THE IMAGE IS like something from a dream: a white horse trotting in a field, its overexposed, ethereal glow thrown into relief by the darkness of the woods behind it. “The horse fits in with the mythology of the west,” says singer-songwriter Darden Smith, who used a clunky Polaroid camera to photograph what is actually a small, figurine of a pony in the grass outside his home studio. “I wanted to shoot the myth down by making it a toy horse."
The photo is included in Smith’s new book, Western Skies, a collection of photographs, essays and song lyrics, beautifully printed and presented as a thoroughly Texan gesamtkunstwerk. On Saturday, March 5, at Redbud Gallery, Smith will read from Western Skies and perform songs from its accompanying album. Lithographs created from a selection of photos in the book will be on view through March 29.
Smith describes Western Skies as “three windows into the same room,” where three different mediums are used to capture and describe what he saw and felt while driving from Austin to southern Arizona and back again throughout the darkest months of the Covid-19 pandemic. In 2018, having released 15 albums on both major and independent labels, and hitting the Top 10 with his song “Loving Arms,” Smith was weary of the industry, and had no desire to record another album. But driving hundreds of miles back and forth across the flatlands, highways and small towns of west Texas sparked something, the concept for a new, expansive opus, something unlike anything he had attempted before.
“Western Skies didn’t start out to be anything,” insists Smith, whose speaking and singing voice has only grown richer over time. “It was really three bodies of work. Songs, these photographs, which were just me having fun, and then I was writing these essays.” Though completely new to the technique of photography, once Smith started taking Polaroids, he was enchanted with the results. “They’re massively imperfect, which lends to their perfectness.”
'Yucca'
'Pony'
© 2022 by Darden Smith / Bull By The Horns. Permission has been granted to use these images. For additional information or to purchase Western Skies, visit DardenSmith.com.

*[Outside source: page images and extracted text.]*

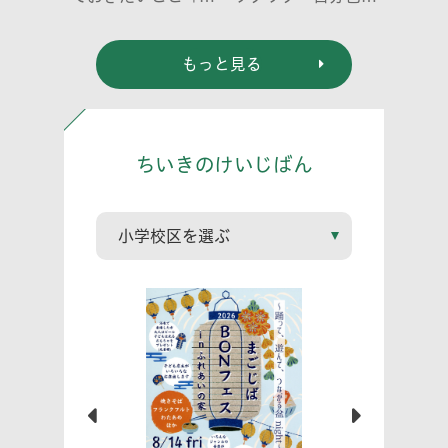
ライベートゾーン」
世界」
どう伝える? (幼児
もっと見る
編)」
ちいきのけいじばん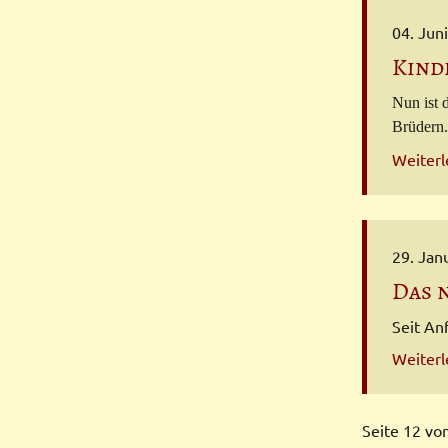
04. Jun
Kind
Nun ist 
Brüdern.
Weiter
29. Jan
Das 
Seit An
Weiter
Seite 12 vo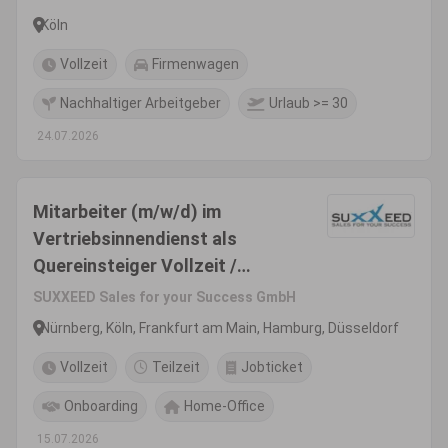
Köln
Vollzeit
Firmenwagen
Nachhaltiger Arbeitgeber
Urlaub >= 30
24.07.2026
Mitarbeiter (m/w/d) im
Vertriebsinnendienst als
Quereinsteiger Vollzeit /
Teilzeit
SUXXEED Sales for your Success GmbH
Nürnberg, Köln, Frankfurt am Main, Hamburg, Düsseldorf
Vollzeit
Teilzeit
Jobticket
Onboarding
Home-Office
15.07.2026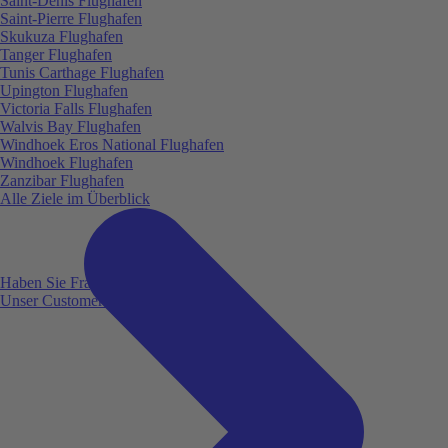
Saint-Denis Flughafen
Saint-Pierre Flughafen
Skukuza Flughafen
Tanger Flughafen
Tunis Carthage Flughafen
Upington Flughafen
Victoria Falls Flughafen
Walvis Bay Flughafen
Windhoek Eros National Flughafen
Windhoek Flughafen
Zanzibar Flughafen
Alle Ziele im Überblick
Haben Sie Fragen?
Unser Customer Service ist für Sie da!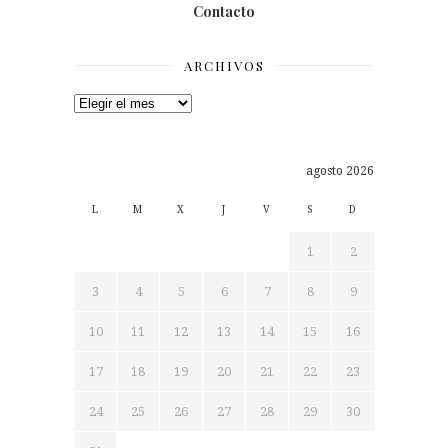
Contacto
ARCHIVOS
Archivos
agosto 2026
L
M
X
J
V
S
D
1
2
3
4
5
6
7
8
9
10
11
12
13
14
15
16
17
18
19
20
21
22
23
24
25
26
27
28
29
30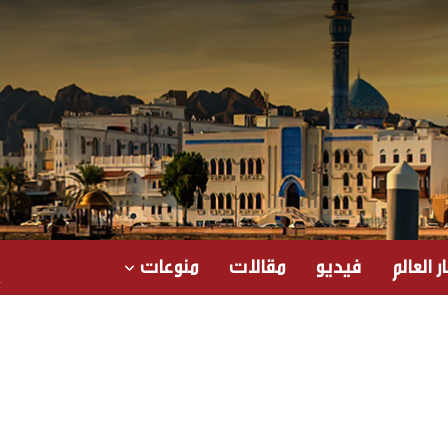
ر العالم
فيديو
مقالات
منوعات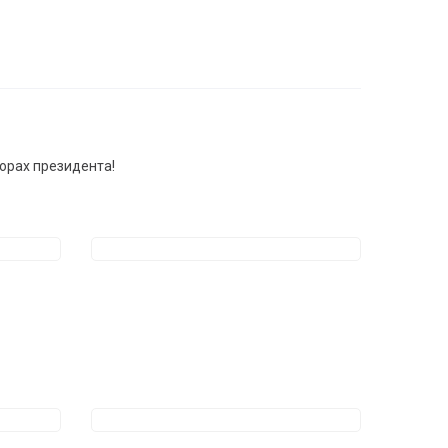
орах президента!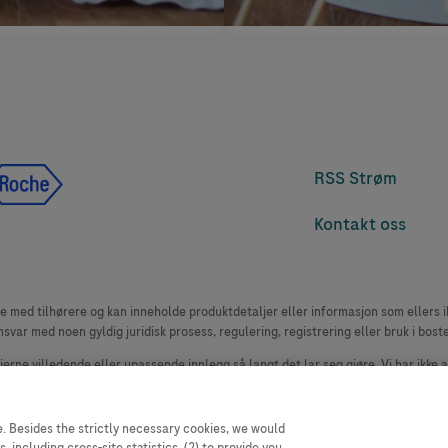
RSS Strøm
Kontakt oss
med tilhørere og kan inneholde produktdetaljer eller informasjon som ellers ikk
msvar med noen gyldig juridisk prosess, regulering, registrering eller bruk i bost
 fjerne villedende eller upassende innlegg så langt det lar seg gjøre. Vi har ikke 
le. Nettstedet selger plass til annonsører, og slikt innhold er merket.
oduktklager. Ta kontakt med kundeservice for å rapportere en hendelse, se www.
. Besides the strictly necessary cookies, we would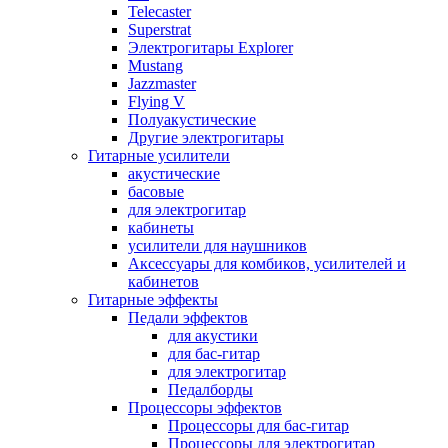
Telecaster
Superstrat
Электрогитары Explorer
Mustang
Jazzmaster
Flying V
Полуакустические
Другие электрогитары
Гитарные усилители
акустические
басовые
для электрогитар
кабинеты
усилители для наушников
Аксессуары для комбиков, усилителей и
кабинетов
Гитарные эффекты
Педали эффектов
для акустики
для бас-гитар
для электрогитар
Педалборды
Процессоры эффектов
Процессоры для бас-гитар
Процессоры для электрогитар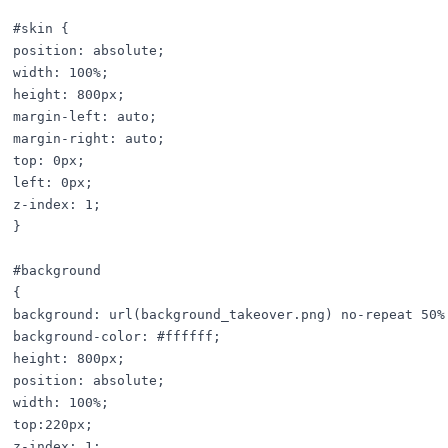
#skin {

position: absolute;

width: 100%;

height: 800px;

margin-left: auto;

margin-right: auto;

top: 0px;

left: 0px;

z-index: 1;

}

#background

{

background: url(background_takeover.png) no-repeat 50% 
background-color: #ffffff;

height: 800px;

position: absolute;

width: 100%;

top:220px;

z-index: 1;
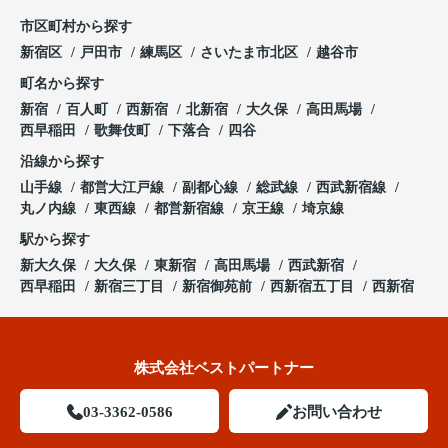
市区町村から探す
新宿区
戸田市
練馬区
さいたま市北区
越谷市
町名から探す
新宿
百人町
西新宿
北新宿
大久保
高田馬場
西早稲田
歌舞伎町
下落合
四谷
沿線から探す
山手線
都営大江戸線
副都心線
総武線
西武新宿線
丸ノ内線
東西線
都営新宿線
京王線
埼京線
駅から探す
新大久保
大久保
東新宿
高田馬場
西武新宿
西早稲田
新宿三丁目
新宿御苑前
西新宿五丁目
西新宿
株式会社ベストパートナー
03-3362-0586
お問い合わせ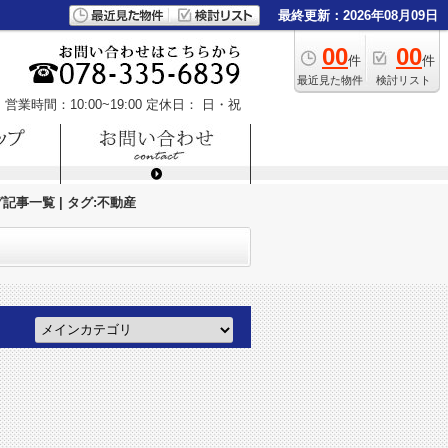
最終更新：2026年08月09日
00
00
件
件
最近見た物件
検討リスト
営業時間：10:00~19:00
定休日： 日・祝
事一覧 | タグ:不動産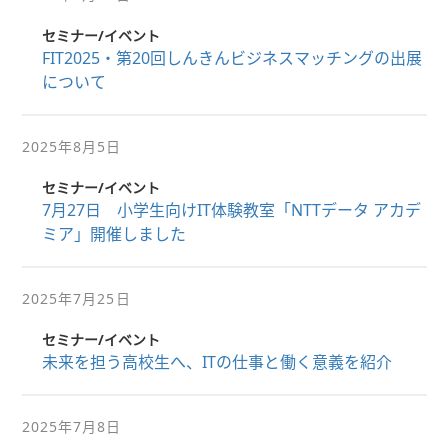
セミナー/イベント
FIT2025・第20回しんきんビジネスマッチングの出展
について
2025年8月5日
セミナー/イベント
7月27日 小学生向けIT体験教室「NTTデータ アカデ
ミア」開催しました
2025年7月25日
セミナー/イベント
未来を担う高校生へ、ITの仕事と働く意義を紹介
2025年7月8日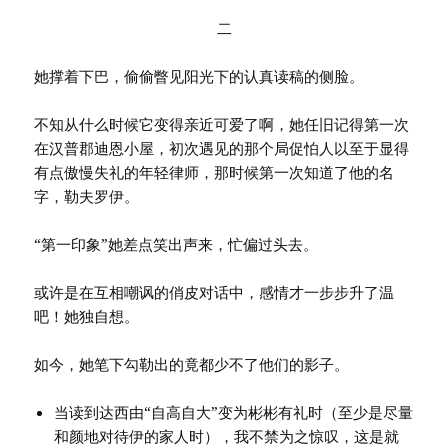
二
她撑着下巴，偷偷瞥见阳光下的认真读稿的侧脸。
不知从什么时候它变得亲近可爱了啊，她任旧记得第一次
在汉普郡迪恩小屋，初次遇见的那个局促怕人以至于显得
有点傲慢失礼的年轻律师，那时候第一次知道了他的名
字，勒夫罗伊。
“第一印象”她差点笑出声来，忙偏过头去。
或许是在互相嘲讽的俏皮对话中，感情才一步步升了温
吧！她独自想。
如今，她笔下勾勒出的竟都少不了他们的影子。
当读到达西由“自高自大”变为彬彬有礼时（至少是尽量
和颜地对待伊的家人时），我不禁为之惊叹，这是就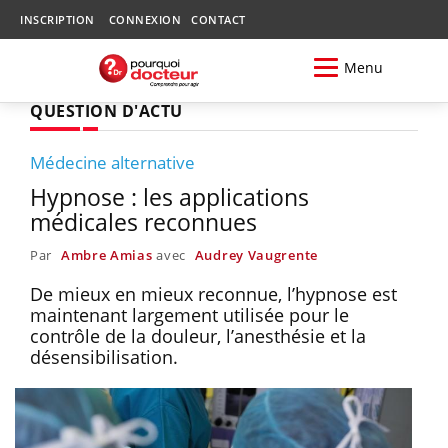
INSCRIPTION
CONNEXION
CONTACT
Menu
QUESTION D'ACTU
Médecine alternative
Hypnose : les applications
médicales reconnues
Par
Ambre Amias
avec
Audrey Vaugrente
De mieux en mieux reconnue, l’hypnose est
maintenant largement utilisée pour le
contrôle de la douleur, l’anesthésie et la
désensibilisation.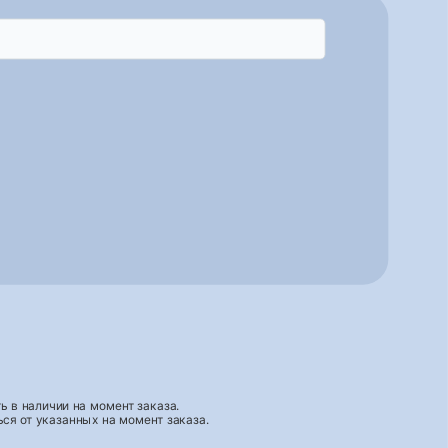
 в наличии на момент заказа.
ся от указанных на момент заказа.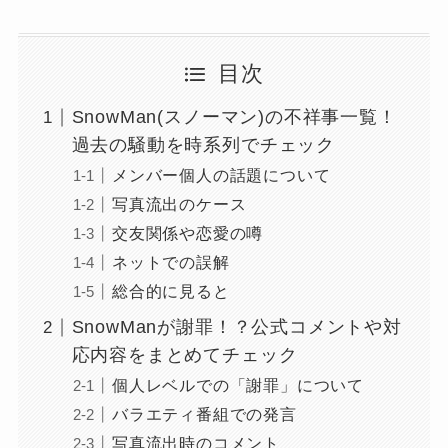
目次
SnowMan(スノーマン)の不祥事一覧！
過去の騒動を時系列でチェック
メンバー個人の話題について
写真流出のケース
交友関係や恋愛の噂
ネットでの誤解
総合的に見ると
SnowManが謝罪！？公式コメントや対
応内容をまとめてチェック
個人レベルでの「謝罪」について
バラエティ番組での発言
写真流出時のコメント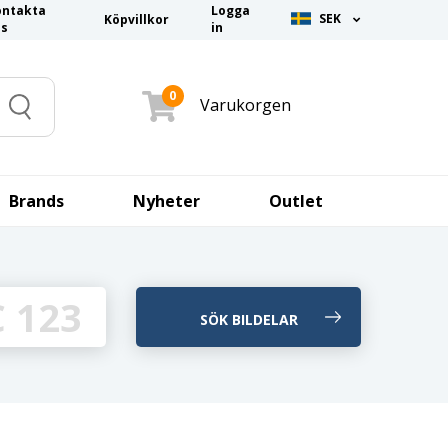
ontakta
Logga
SEK
Köpvillkor
ss
in
0
Varukorgen
Search
Brands
Nyheter
Outlet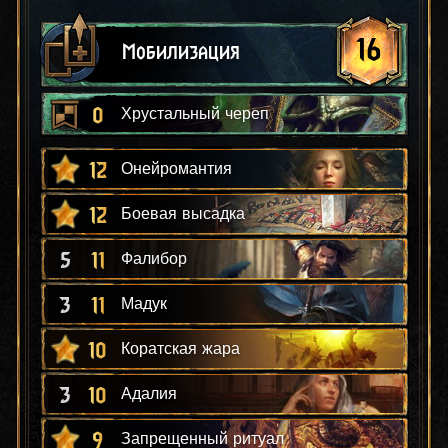
16
Мобилизация
0
Хрустальный череп
12
Онейромантия
12
Боевая высадка
5
11
Фалибор
3
11
Мадук
10
Коратская жара
3
10
Адалия
9
Запрещенный ритуал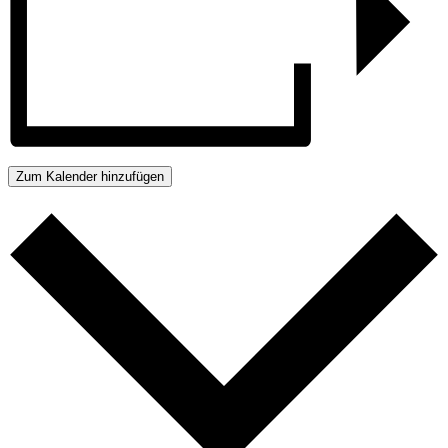
Zum Kalender hinzufügen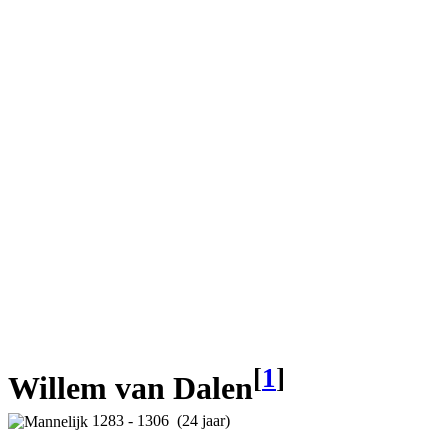
[
1
]
Willem van Dalen
1283 - 1306 (24 jaar)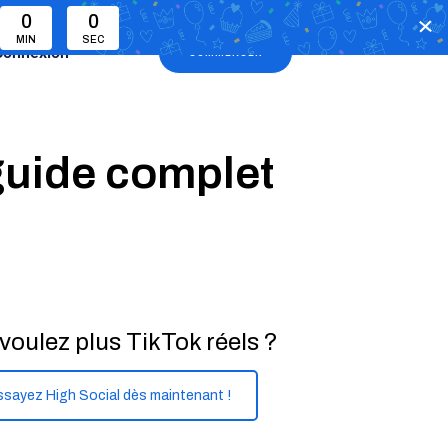
0
0
MIN
SEC
Connexion
COMMENCER
guide complet
voulez plus TikTok réels ?
ssayez High Social dès maintenant !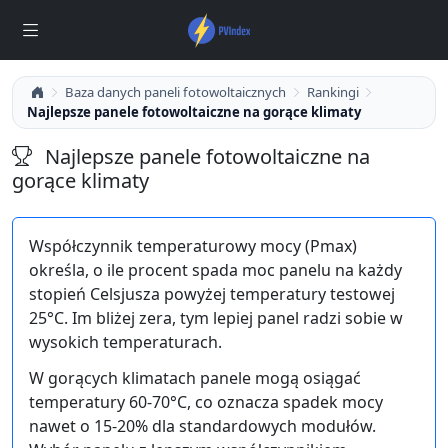
Baza danych paneli fotowoltaicznych
Rankingi
Najlepsze panele fotowoltaiczne na gorące klimaty
Najlepsze panele fotowoltaiczne na
gorące klimaty
Współczynnik temperaturowy mocy (Pmax)
określa, o ile procent spada moc panelu na każdy
stopień Celsjusza powyżej temperatury testowej
25°C. Im bliżej zera, tym lepiej panel radzi sobie w
wysokich temperaturach.
W gorących klimatach panele mogą osiągać
temperatury 60-70°C, co oznacza spadek mocy
nawet o 15-20% dla standardowych modułów.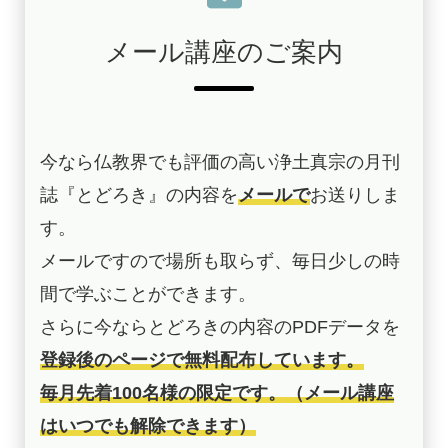
メール講座のご案内
今なら仏教界でも評価の高い浄土真宗の月刊
誌『とどろき』の内容を
メールで
お送りしま
す。
メールですので場所も取らず、毎日少しの時
間で学ぶことができます。
さらに今ならとどろきの内容のPDFデータを
登録後のページで無料配布しています。
毎月先着100名様の限定です。（メール講座
はいつでも解除できます）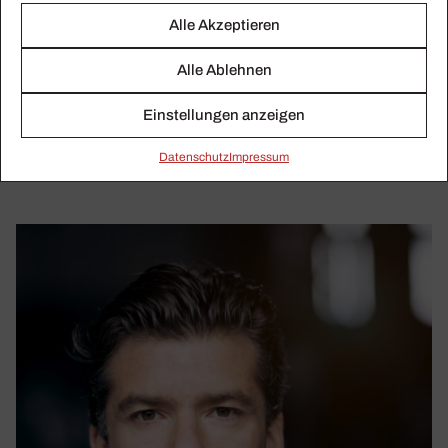
DEUTSCHES SYMPHONIE-ORCHESTER
Alle Akzeptieren
BERLIN
Sans­krit, Astro­logie und Jesus
Alle Ablehnen
Das Deutsche Symphonie-Orchester Berlin zeigt
#planet_rotation, die neue Klangperformance der Reihe
Einstellungen anzeigen
TIKESTRA mit Mitgliedern des STEGREIF.orchesters und
der jungen norddeutschen philharmonie.
Daten­schutz
Impressum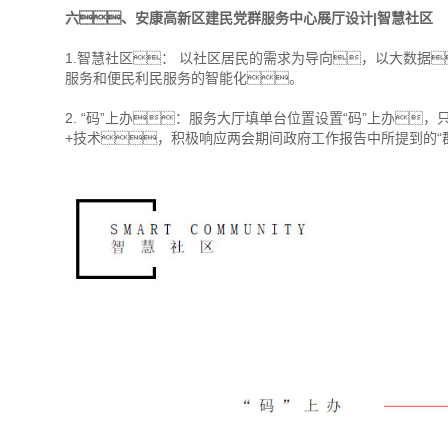
六、安康高新区建民党群服务中心展厅设计|智慧社区
1.智慧社区： 以社区居民的需求为导向，以大数据
服务和便民利民服务的智能化。
2. “码”上办：服务大厅填单台位置设置“码”上办
+技术，积极响应两会期间政府工作报告中所提到的“群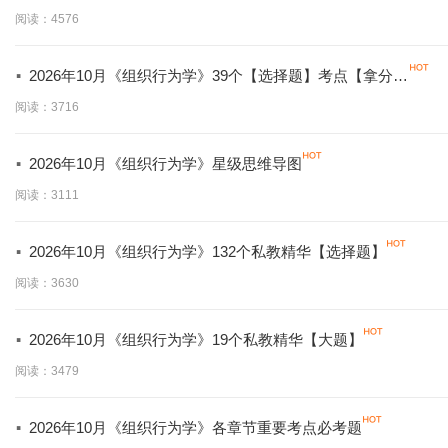
必背】
阅读：4576
·
2026年10月《组织行为学》39个【选择题】考点【拿分必
学】
阅读：3716
·
2026年10月《组织行为学》星级思维导图
阅读：3111
·
2026年10月《组织行为学》132个私教精华【选择题】
阅读：3630
·
2026年10月《组织行为学》19个私教精华【大题】
阅读：3479
·
2026年10月《组织行为学》各章节重要考点必考题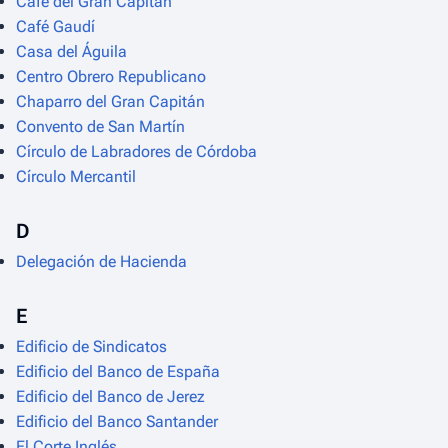
Café del Gran Capitán
Café Gaudí
Casa del Águila
Centro Obrero Republicano
Chaparro del Gran Capitán
Convento de San Martín
Círculo de Labradores de Córdoba
Círculo Mercantil
D
Delegación de Hacienda
E
Edificio de Sindicatos
Edificio del Banco de España
Edificio del Banco de Jerez
Edificio del Banco Santander
El Corte Inglés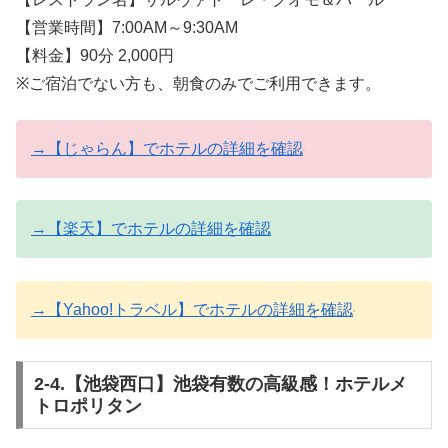
【営業時間】7:00AM～9:30AM
【料金】90分 2,000円
※ご宿泊でない方も、朝食のみでご利用できます。
→【じゃらん】でホテルの詳細を確認
→【楽天】でホテルの詳細を確認
→【Yahoo!トラベル】でホテルの詳細を確認
2-4.【池袋西口】池袋有数の高級感！ホテルメ
トロポリタン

Meanwhile, during his drives, when not listening to Bob Dylan or Cormac McCarthy’s All The Pretty Horses, Smith recorded his stream of consciousness thoughts, and later transcribed them into a moleskin notebook. Smith believes using such humble, analog tools to create Western Skies inspired him to “see and think at a different pace,” and ultimately produce an alchemic amalgamation of disarmingly direct songs, mysterious images captured with near-vintage technology, and prose-like meditations on the landscape of time we all must tread.
“I like the idea of concreteness,” says Smith of Western Skies, which is available as a book bundled with a CD or vinyl record. “As we become used to the digital world, there’s another counter-angle of people wanting concrete things that are beautiful.”